§ **EXERCISE AIM**
In the records below, pick out all lines containing the word "Jong".

(Saved data entries)
--------------------------------
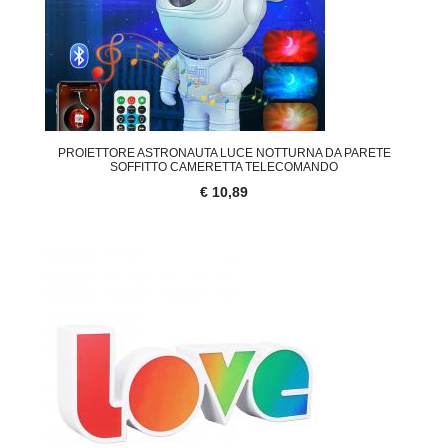
PROIETTORE ASTRONAUTA LUCE NOTTURNA DA PARETE
SOFFITTO CAMERETTA TELECOMANDO
€ 10,89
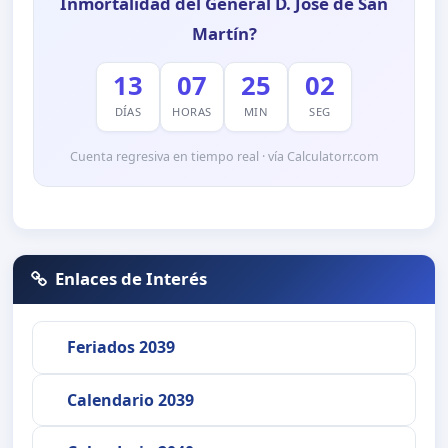
Inmortalidad del General D. José de San
Martín?
13
07
25
01
DÍAS
HORAS
MIN
SEG
Cuenta regresiva en tiempo real · vía Calculatorr.com
Enlaces de Interés
Feriados 2039
Calendario 2039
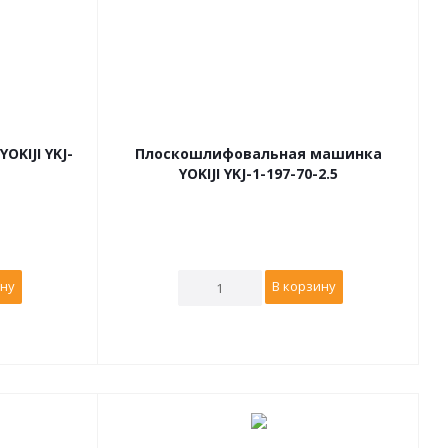
KIJI YKJ-
Плоскошлифовальная машинка
YOKIJI YKJ-1-197-70-2.5
ину
В корзину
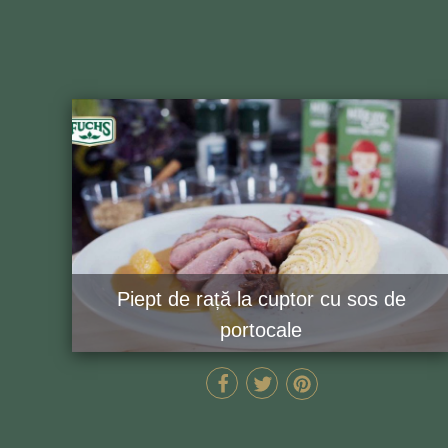
Piept de rață la cuptor cu sos de
portocale
40 MIN
GĂTEȘTE ACUM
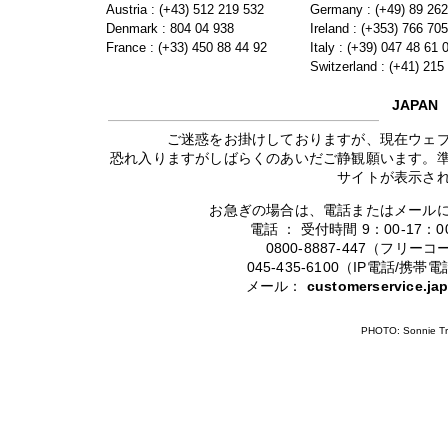
Austria : (+43) 512 219 532
Germany : (+49) 89 26
Denmark : 804 04 938
Ireland : (+353) 766 70
France : (+33) 450 88 44 92
Italy : (+39) 047 48 61 
Switzerland : (+41) 215
JAPAN
ご迷惑をお掛けしておりますが、現在ウェ
恐れ入りますがしばらくのあいだご静観願います。
サイトが表示さ
お急ぎの場合は、電話またはメール
電話 ： 受付時間 9：00-17
0800-8887-447（フリ
045-435-6100（IP電話/
メール：
customerservice.j
PHOTO: Sonnie Tr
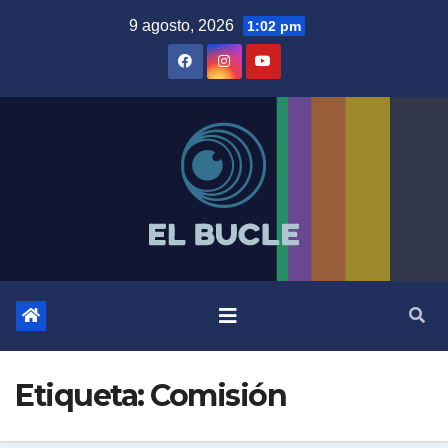
Skip
9 agosto, 2026
1:02 pm
to
content
Etiqueta:
Comisión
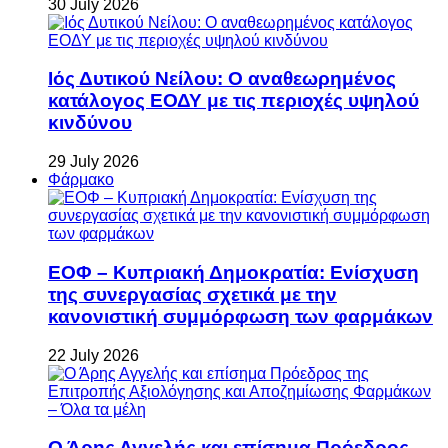
30 July 2026
Ιός Δυτικού Νείλου: Ο αναθεωρημένος
κατάλογος ΕΟΔΥ με τις περιοχές υψηλού
κινδύνου
29 July 2026
Φάρμακο
ΕΟΦ – Κυπριακή Δημοκρατία: Ενίσχυση
της συνεργασίας σχετικά με την
κανονιστική συμμόρφωση των φαρμάκων
22 July 2026
Ο Άρης Αγγελής και επίσημα Πρόεδρος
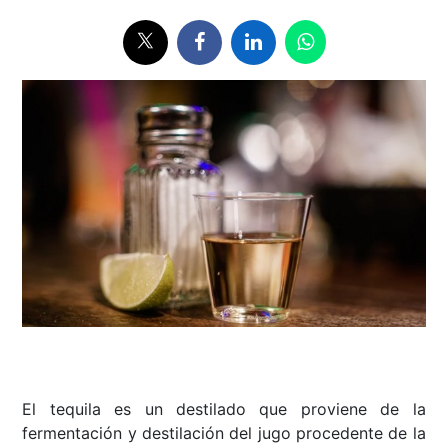
El tequila es un destilado que proviene de la
fermentación y destilación del jugo procedente de la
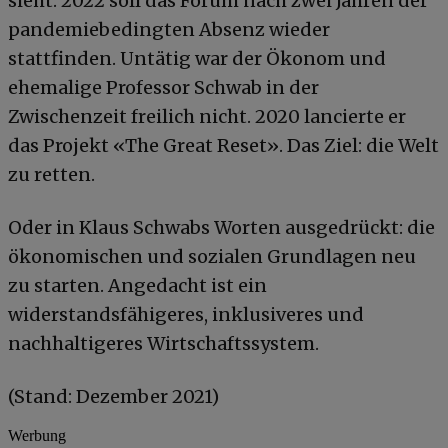
sieht. 2022 soll das Forum nach zwei Jahren der
pandemiebedingten Absenz wieder
stattfinden. Untätig war der Ökonom und
ehemalige Professor Schwab in der
Zwischenzeit freilich nicht. 2020 lancierte er
das Projekt «The Great Reset». Das Ziel: die Welt
zu retten.
Oder in Klaus Schwabs Worten ausgedrückt: die
ökonomischen und sozialen Grundlagen neu
zu starten. Angedacht ist ein
widerstandsfähigeres, inklusiveres und
nachhaltigeres Wirtschaftssystem.
(Stand: Dezember 2021)
Werbung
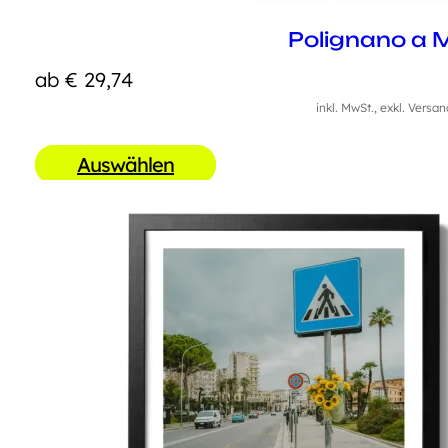
Polignano a 
ab
€
29,74
inkl. MwSt., exkl. Versa
Auswählen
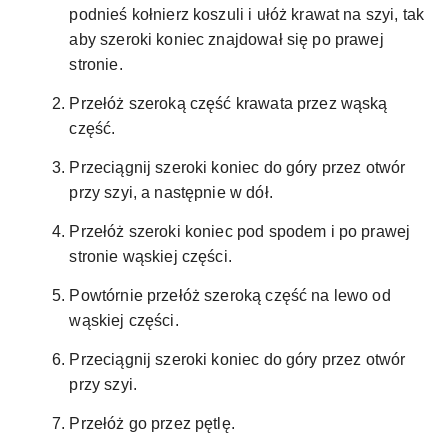
podnieś kołnierz koszuli i ułóż krawat na szyi, tak
aby szeroki koniec znajdował się po prawej
stronie.
Przełóż szeroką część krawata przez wąską
część.
Przeciągnij szeroki koniec do góry przez otwór
przy szyi, a następnie w dół.
Przełóż szeroki koniec pod spodem i po prawej
stronie wąskiej części.
Powtórnie przełóż szeroką część na lewo od
wąskiej części.
Przeciągnij szeroki koniec do góry przez otwór
przy szyi.
Przełóż go przez pętlę.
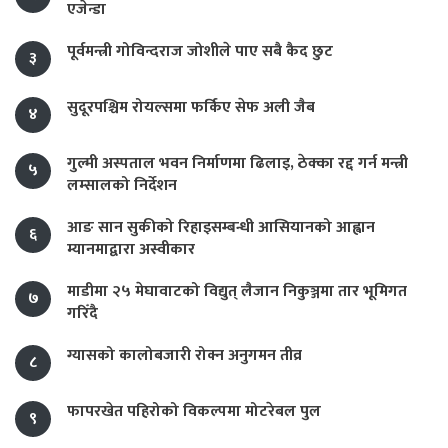
एजेन्डा
पूर्वमन्त्री गोविन्दराज जोशीले पाए सबै कैद छुट
३
सुदूरपश्चिम रोयल्समा फर्किए सेफ अली जैब
४
गुल्मी अस्पताल भवन निर्माणमा ढिलाइ, ठेक्का रद्द गर्न मन्त्री
५
लम्सालको निर्देशन
आङ सान सुकीको रिहाइसम्बन्धी आसियानको आह्वान
६
म्यानमाद्वारा अस्वीकार
माडीमा २५ मेघावाटको विद्युत् लैजान निकुञ्जमा तार भूमिगत
७
गरिँदै
ग्यासको कालोबजारी रोक्न अनुगमन तीव्र
८
फापरखेत पहिरोको विकल्पमा मोटरेबल पुल
९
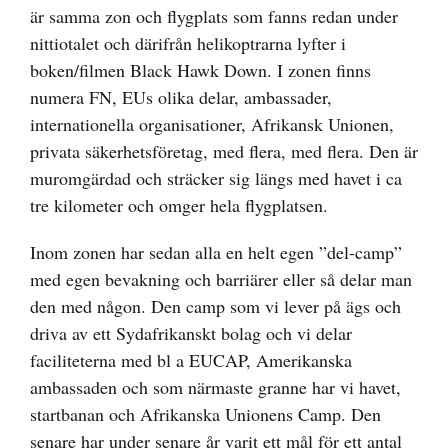
är samma zon och flygplats som fanns redan under
nittiotalet och därifrån helikoptrarna lyfter i
boken/filmen Black Hawk Down. I zonen finns
numera FN, EUs olika delar, ambassader,
internationella organisationer, Afrikansk Unionen,
privata säkerhetsföretag, med flera, med flera. Den är
muromgärdad och sträcker sig längs med havet i ca
tre kilometer och omger hela flygplatsen.
Inom zonen har sedan alla en helt egen ”del-camp”
med egen bevakning och barriärer eller så delar man
den med någon. Den camp som vi lever på ägs och
driva av ett Sydafrikanskt bolag och vi delar
faciliteterna med bl a EUCAP, Amerikanska
ambassaden och som närmaste granne har vi havet,
startbanan och Afrikanska Unionens Camp. Den
senare har under senare år varit ett mål för ett antal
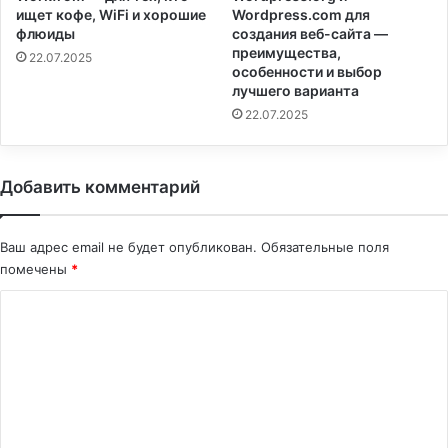
ищет кофе, WiFi и хорошие
Wordpress.com для
флюиды
создания веб-сайта —
преимущества,
22.07.2025
особенности и выбор
лучшего варианта
22.07.2025
Добавить комментарий
Ваш адрес email не будет опубликован.
Обязательные поля
помечены
*
К
о
м
м
е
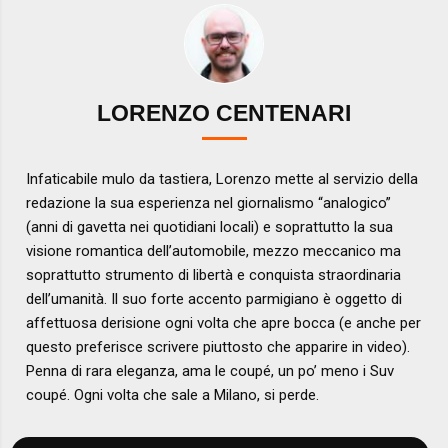
LORENZO CENTENARI
Infaticabile mulo da tastiera, Lorenzo mette al servizio della
redazione la sua esperienza nel giornalismo “analogico”
(anni di gavetta nei quotidiani locali) e soprattutto la sua
visione romantica dell’automobile, mezzo meccanico ma
soprattutto strumento di libertà e conquista straordinaria
dell’umanità. Il suo forte accento parmigiano è oggetto di
affettuosa derisione ogni volta che apre bocca (e anche per
questo preferisce scrivere piuttosto che apparire in video).
Penna di rara eleganza, ama le coupé, un po’ meno i Suv
coupé. Ogni volta che sale a Milano, si perde.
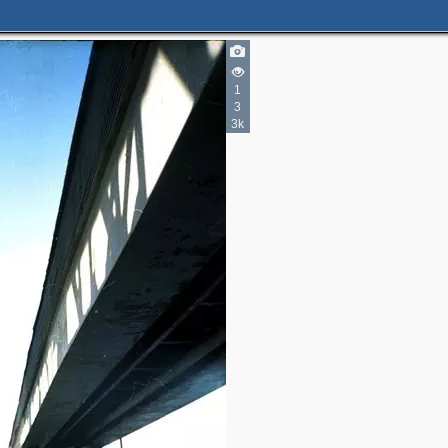
1
3
3k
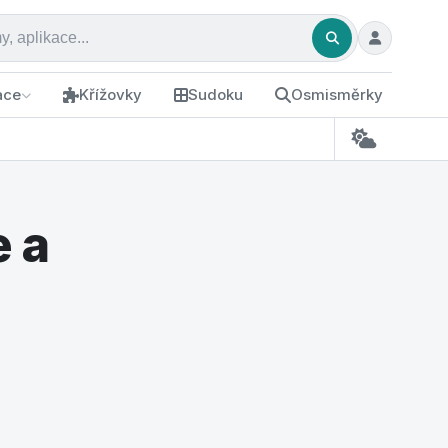
ace
Křížovky
Sudoku
Osmisměrky
 a
m a ušetříte statisíce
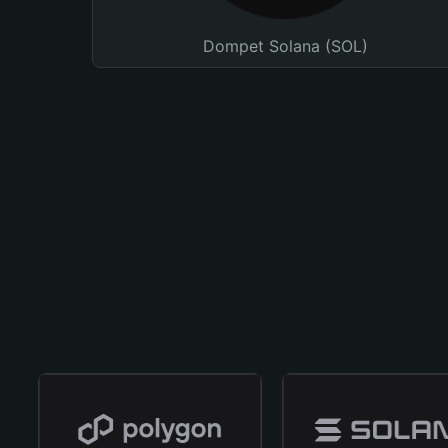
Dompet Solana (SOL)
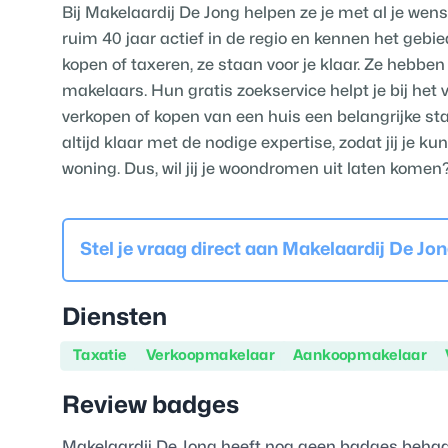
Bij Makelaardij De Jong helpen ze je met al je we
ruim 40 jaar actief in de regio en kennen het gebie
kopen of taxeren, ze staan voor je klaar. Ze hebbe
makelaars. Hun gratis zoekservice helpt je bij het
verkopen of kopen van een huis een belangrijke sta
altijd klaar met de nodige expertise, zodat jij je 
woning. Dus, wil jij je woondromen uit laten kom
Stel je vraag direct aan
Makelaardij De Jo
Diensten
Taxatie
Verkoopmakelaar
Aankoopmakelaar
Review badges
Makelaardij De Jong
heeft nog geen badges behaa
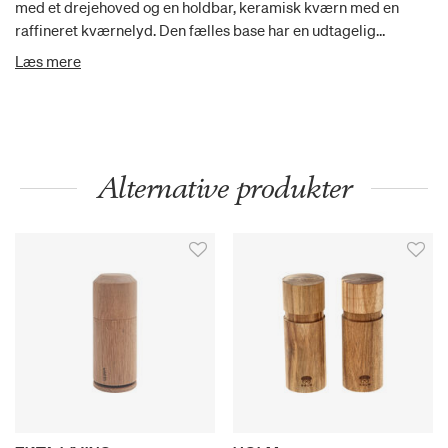
med et drejehoved og en holdbar, keramisk kværn med en
raffineret kværnelyd. Den fælles base har en udtagelig
indersektion.
Læs mere
Alternative produkter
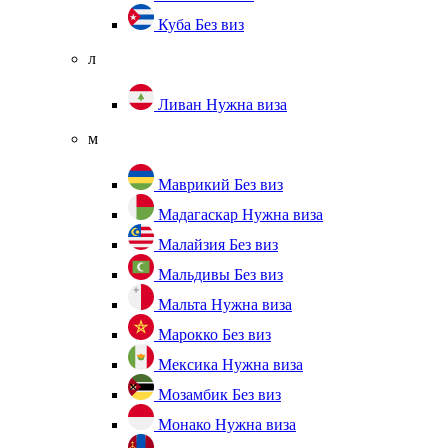
Куба
Без виз
л
Ливан
Нужна виза
м
Маврикий
Без виз
Мадагаскар
Нужна виза
Малайзия
Без виз
Мальдивы
Без виз
Мальта
Нужна виза
Марокко
Без виз
Мексика
Нужна виза
Мозамбик
Без виз
Монако
Нужна виза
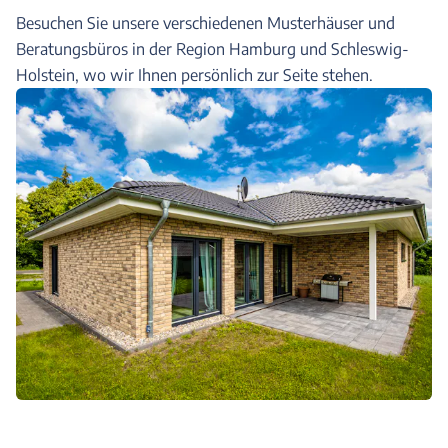
Besuchen Sie unsere verschiedenen Musterhäuser und
Beratungsbüros in der Region Hamburg und Schleswig-
Holstein, wo wir Ihnen persönlich zur Seite stehen.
--------------------------------
§ **RESPONSE TO THIS TASK**
Bij Makelaardij De Jong helpen ze je met al je we
Makelaardij De Jong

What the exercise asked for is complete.